*** Dataset records
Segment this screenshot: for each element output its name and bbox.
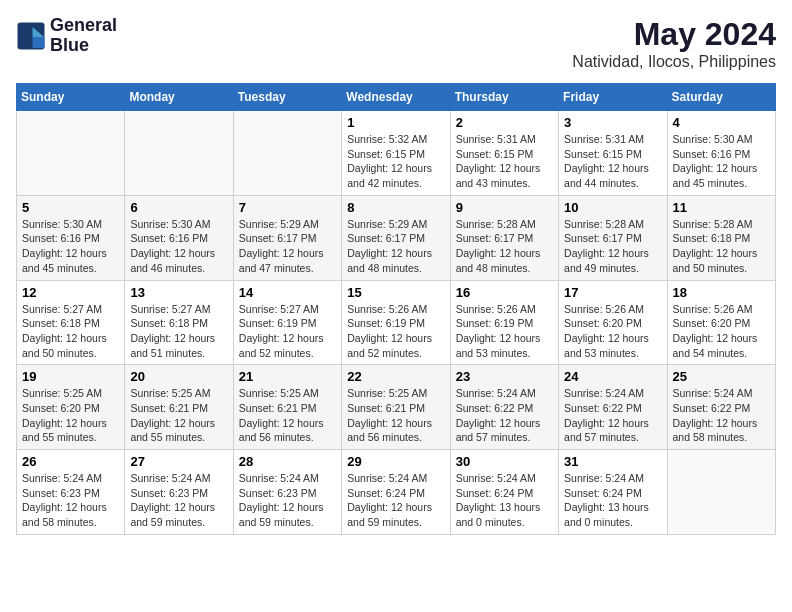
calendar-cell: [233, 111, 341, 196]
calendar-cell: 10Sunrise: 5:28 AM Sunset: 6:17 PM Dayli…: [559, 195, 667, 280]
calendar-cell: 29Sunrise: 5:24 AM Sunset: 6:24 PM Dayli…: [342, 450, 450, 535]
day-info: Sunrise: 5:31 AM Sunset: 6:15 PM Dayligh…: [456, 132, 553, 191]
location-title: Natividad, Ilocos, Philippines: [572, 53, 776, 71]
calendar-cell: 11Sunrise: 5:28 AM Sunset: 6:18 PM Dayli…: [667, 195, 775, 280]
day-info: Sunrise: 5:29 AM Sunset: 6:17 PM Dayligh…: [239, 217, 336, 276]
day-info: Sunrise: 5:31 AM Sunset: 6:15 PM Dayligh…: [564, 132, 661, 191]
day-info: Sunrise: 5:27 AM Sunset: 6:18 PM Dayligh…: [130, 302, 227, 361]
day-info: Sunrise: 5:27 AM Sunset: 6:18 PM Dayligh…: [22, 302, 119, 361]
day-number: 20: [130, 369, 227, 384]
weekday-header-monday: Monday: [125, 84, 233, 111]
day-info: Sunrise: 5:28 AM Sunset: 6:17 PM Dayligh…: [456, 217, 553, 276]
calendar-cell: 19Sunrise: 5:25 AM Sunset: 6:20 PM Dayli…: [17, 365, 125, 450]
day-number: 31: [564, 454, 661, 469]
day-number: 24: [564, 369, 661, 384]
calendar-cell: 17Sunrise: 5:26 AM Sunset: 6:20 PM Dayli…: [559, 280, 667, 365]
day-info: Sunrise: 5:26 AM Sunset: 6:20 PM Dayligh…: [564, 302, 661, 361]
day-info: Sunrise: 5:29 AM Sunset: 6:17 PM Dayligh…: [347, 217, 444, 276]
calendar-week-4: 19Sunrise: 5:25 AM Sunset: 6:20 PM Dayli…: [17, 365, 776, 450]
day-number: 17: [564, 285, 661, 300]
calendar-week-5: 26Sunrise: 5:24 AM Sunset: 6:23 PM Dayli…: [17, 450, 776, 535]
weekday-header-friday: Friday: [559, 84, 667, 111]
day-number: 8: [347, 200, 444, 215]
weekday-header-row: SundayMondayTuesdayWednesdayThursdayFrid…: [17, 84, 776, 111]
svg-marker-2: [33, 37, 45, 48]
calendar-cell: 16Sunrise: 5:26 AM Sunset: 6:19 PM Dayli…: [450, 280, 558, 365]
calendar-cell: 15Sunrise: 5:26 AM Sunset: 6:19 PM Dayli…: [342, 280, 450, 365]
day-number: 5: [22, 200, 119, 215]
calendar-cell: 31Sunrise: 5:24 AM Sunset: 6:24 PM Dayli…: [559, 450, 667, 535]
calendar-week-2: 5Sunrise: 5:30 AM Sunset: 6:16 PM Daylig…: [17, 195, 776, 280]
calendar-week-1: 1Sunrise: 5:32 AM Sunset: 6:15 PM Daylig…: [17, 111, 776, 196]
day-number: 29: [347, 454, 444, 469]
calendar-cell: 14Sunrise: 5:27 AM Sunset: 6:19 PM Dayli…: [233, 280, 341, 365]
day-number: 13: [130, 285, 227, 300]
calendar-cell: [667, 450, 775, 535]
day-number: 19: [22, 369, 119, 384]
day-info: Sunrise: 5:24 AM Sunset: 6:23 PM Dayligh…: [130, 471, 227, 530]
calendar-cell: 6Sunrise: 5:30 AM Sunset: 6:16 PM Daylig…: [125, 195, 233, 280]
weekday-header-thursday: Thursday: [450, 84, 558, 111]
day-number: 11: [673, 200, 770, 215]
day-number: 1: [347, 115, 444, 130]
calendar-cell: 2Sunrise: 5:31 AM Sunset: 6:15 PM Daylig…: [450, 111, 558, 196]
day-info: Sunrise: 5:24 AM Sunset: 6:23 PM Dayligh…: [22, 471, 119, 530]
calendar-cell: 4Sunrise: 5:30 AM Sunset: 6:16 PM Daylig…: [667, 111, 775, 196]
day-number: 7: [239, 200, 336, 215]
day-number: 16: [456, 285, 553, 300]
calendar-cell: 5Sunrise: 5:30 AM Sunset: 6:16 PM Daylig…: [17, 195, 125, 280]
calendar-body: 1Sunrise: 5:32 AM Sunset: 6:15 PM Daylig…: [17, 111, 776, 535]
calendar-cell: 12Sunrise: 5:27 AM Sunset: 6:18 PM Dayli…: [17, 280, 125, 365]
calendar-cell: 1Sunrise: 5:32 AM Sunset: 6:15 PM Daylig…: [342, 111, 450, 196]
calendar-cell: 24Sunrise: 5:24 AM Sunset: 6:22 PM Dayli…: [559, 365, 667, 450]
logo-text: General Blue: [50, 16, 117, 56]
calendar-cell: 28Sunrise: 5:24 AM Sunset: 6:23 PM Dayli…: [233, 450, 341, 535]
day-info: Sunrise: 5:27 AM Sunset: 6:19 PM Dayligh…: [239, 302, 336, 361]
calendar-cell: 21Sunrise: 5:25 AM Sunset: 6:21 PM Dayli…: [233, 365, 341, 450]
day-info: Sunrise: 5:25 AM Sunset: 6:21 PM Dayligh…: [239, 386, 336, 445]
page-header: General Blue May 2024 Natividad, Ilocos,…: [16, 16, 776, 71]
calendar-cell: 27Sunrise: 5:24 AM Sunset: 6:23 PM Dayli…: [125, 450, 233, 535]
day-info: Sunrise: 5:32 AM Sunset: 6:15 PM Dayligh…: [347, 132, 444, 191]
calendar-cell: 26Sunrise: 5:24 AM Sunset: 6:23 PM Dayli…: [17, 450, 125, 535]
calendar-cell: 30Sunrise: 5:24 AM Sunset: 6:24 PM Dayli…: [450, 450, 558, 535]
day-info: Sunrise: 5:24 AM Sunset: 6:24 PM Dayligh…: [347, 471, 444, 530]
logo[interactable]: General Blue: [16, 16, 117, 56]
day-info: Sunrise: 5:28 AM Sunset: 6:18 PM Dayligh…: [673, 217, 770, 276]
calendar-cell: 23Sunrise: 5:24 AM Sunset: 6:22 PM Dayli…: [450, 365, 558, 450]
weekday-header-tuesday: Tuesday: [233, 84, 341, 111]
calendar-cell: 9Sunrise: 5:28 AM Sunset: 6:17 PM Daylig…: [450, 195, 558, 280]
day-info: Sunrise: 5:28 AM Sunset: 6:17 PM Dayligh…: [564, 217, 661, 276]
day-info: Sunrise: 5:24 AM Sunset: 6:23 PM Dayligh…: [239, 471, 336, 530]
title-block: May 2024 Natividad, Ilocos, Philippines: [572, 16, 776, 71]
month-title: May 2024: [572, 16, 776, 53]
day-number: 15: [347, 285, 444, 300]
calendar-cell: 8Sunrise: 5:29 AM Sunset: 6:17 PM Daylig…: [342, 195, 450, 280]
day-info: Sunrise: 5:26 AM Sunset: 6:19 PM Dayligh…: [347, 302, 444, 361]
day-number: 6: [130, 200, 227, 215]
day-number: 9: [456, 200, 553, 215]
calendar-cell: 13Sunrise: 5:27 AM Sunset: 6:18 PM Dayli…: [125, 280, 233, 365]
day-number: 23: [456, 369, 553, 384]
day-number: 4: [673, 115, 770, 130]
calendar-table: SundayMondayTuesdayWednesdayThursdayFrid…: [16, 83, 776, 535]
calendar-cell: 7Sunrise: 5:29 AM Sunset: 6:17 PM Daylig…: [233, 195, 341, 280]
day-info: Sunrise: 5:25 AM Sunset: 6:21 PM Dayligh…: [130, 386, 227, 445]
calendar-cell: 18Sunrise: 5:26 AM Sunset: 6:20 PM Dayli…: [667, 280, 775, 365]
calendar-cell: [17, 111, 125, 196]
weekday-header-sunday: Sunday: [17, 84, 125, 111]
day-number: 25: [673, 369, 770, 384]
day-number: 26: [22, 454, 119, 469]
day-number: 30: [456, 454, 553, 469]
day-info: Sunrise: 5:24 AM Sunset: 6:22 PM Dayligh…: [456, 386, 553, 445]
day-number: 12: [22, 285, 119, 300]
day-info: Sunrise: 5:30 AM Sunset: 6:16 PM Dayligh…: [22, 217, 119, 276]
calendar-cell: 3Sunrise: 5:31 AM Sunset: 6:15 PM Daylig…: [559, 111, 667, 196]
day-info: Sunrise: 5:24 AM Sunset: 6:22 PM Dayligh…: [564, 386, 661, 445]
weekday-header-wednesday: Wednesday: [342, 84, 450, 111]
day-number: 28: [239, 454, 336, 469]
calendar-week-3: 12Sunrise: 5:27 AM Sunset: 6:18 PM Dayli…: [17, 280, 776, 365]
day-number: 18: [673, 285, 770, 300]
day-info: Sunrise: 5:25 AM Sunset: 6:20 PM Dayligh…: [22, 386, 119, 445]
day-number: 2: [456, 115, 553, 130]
******
What you have to do: Using the records above, determine how many lines hold the word "title", and answer with that figure only.

Reply: 3